According to analysis released Thursday by the research firm Zillow, U.S. homes are expected to lose more than $1.7 trillion in value this year. Since the market peaked in June 2006, the company says homeowners have been stripped of $9 trillion in equity.

To put things into perspective, Zillow cites a report by the Congressional Research Service, which says from 2001 to the end of September 2010, the war in Iraq has cost the United States $750.8 billion. That means the value lost in residential property values since mid-2006 exceeds the cost of 12 Iraq wars.

 The depreciation of residential property values this year is 63 percent more than the $1 trillion lost in all of 2009, according to Zillow.

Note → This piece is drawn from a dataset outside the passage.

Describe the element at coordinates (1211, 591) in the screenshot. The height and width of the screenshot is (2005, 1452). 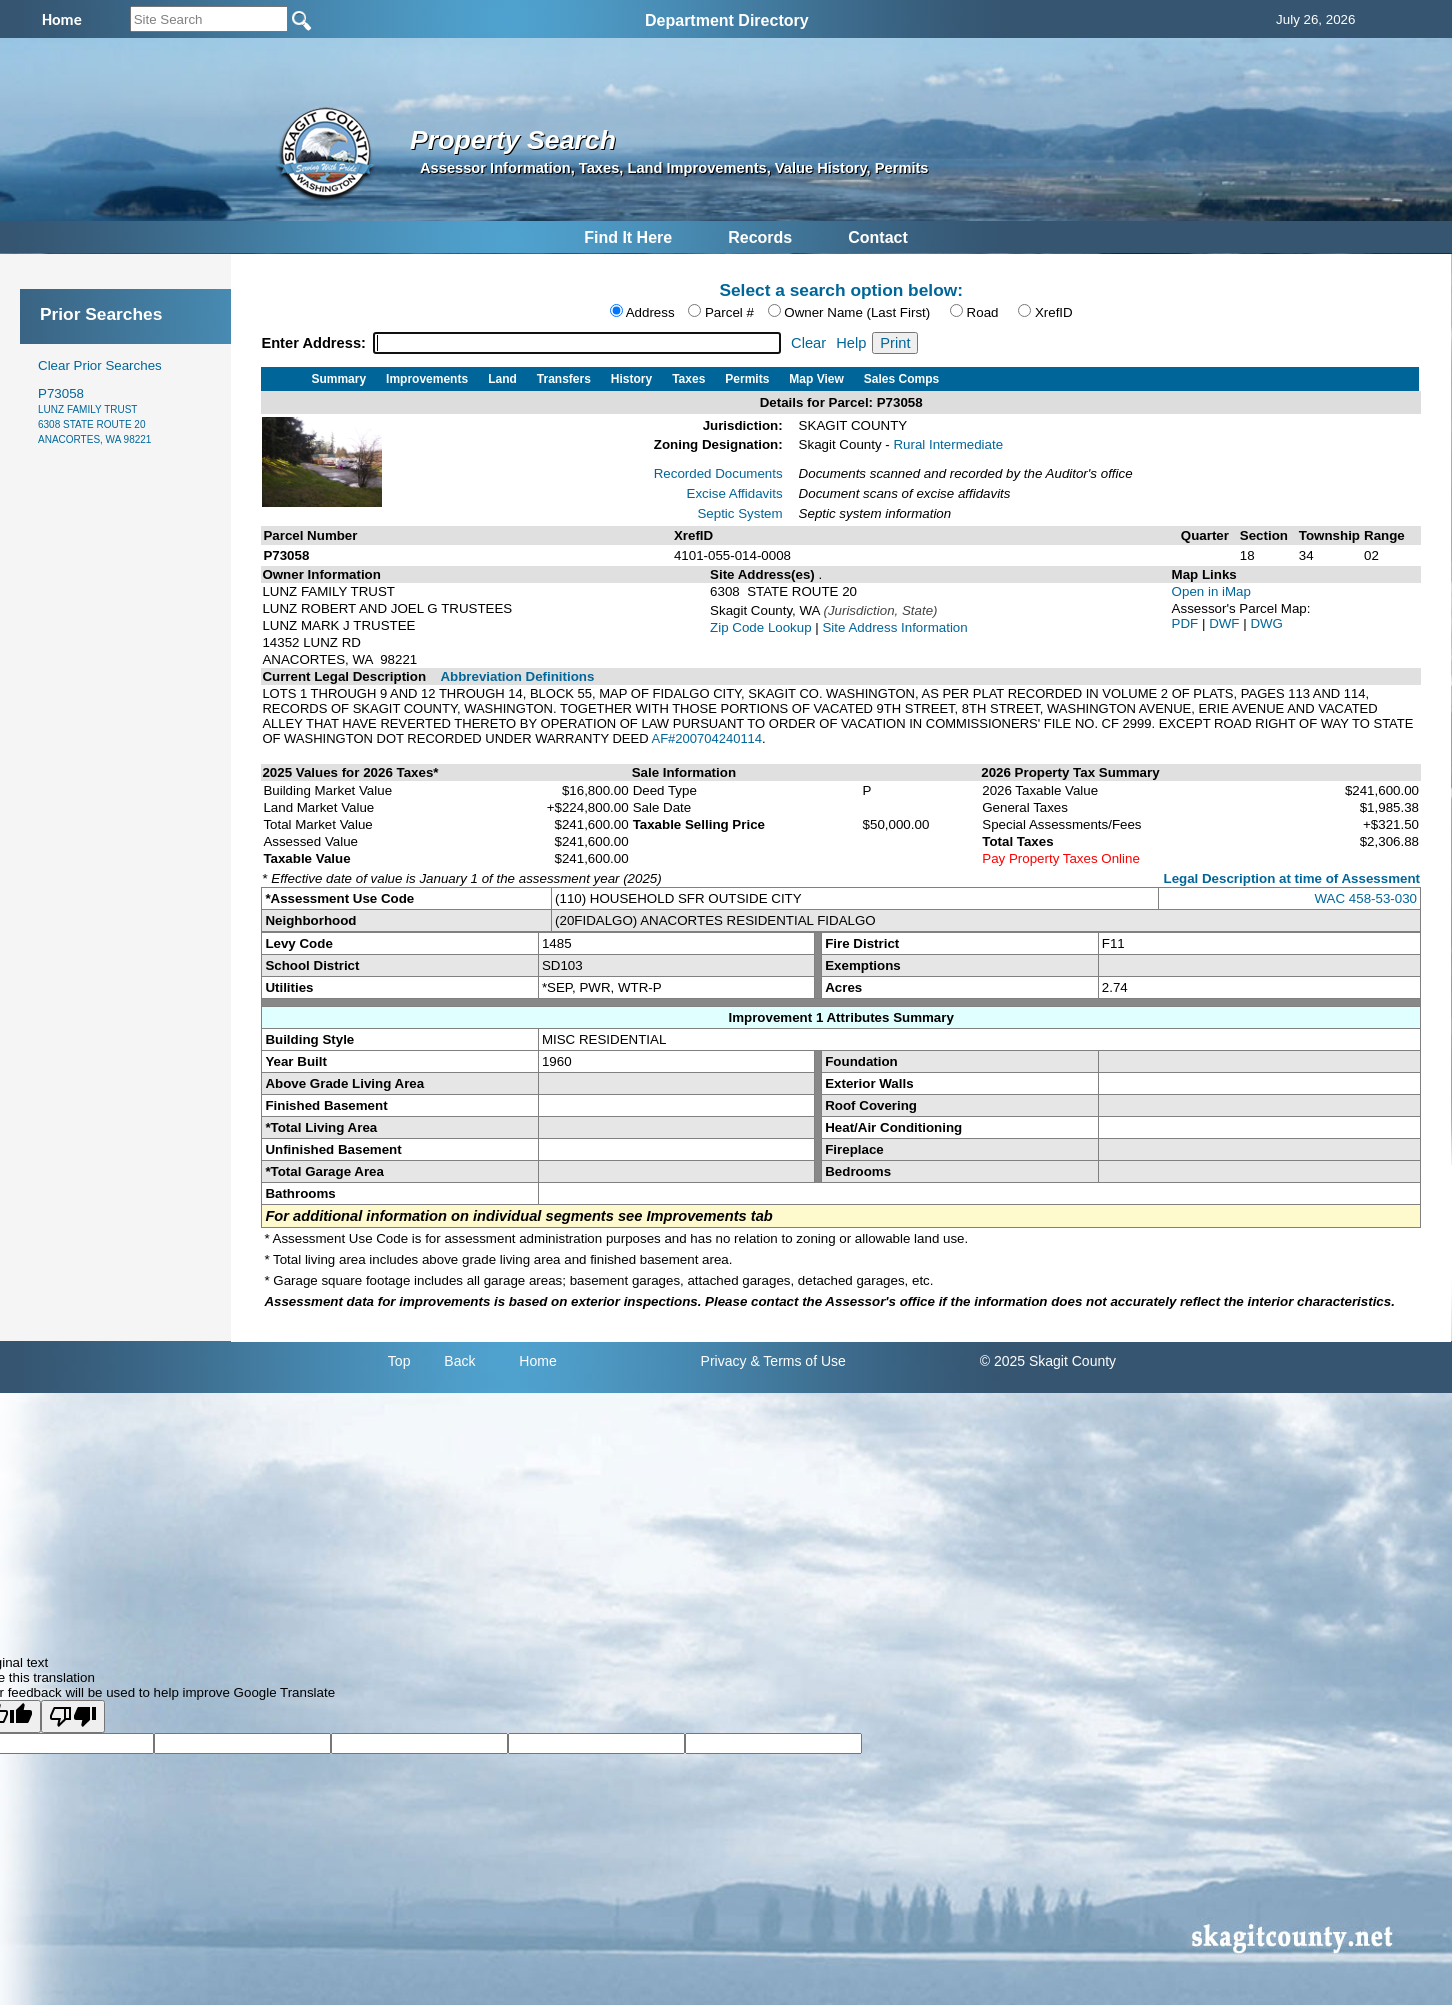
I see `Open in iMap` at that location.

 The bulk of the total value lost during 2010 came in the second half of the year. From January to June, the housing market lost $680 billion, but from June to December, Zillow projects residential home value losses will top $1 trillion.

 Less than one-fourth of the 129 markets tracked by Zillow showed gains in total home values during 2010. Among those were the Boston metropolitan statistical area (MSA), which saw a $10.8 billion increase in its residential property values, and the San Diego metro area, where home values rose $10.2 billion.

 Dr. Stan Humphries, Zillow’s chief economist, notes that despite a strong start to 2010, by the end of the year homes lost more of their value this year than they did in 2009.

 “Government interventions like the homebuyer tax credit helped buoy the market during the second half of 2009 and the first half of 2010, but we saw a renewed downturn in the last half of this year,” Humphries said. “It’s a testament to the nearly irresistible force of the overall market correction that government incentives can only temporarily hold back the tide, and that the market will ultimately find its natural equilibrium of supply and demand.”

 Humphries doesn’t see that equilibrium setting in any time soon, though. “Unfortunately, with foreclosures near an all-time high in late 2010 and high rates of negative equity persisting, it does not appear that the first part of 2011 will bring much relief,” he said.

 Declines in home values have led to an increase in the percentage of borrowers who owe more on their mortgage than the home is worth.

Zillow says at the end of 2009, 21.8 percent of single-family homeowners with mortgages were in negative equity. In the third quarter of 2010 – the last time Zillow calculated negative equity – 23.2 percent were underwater.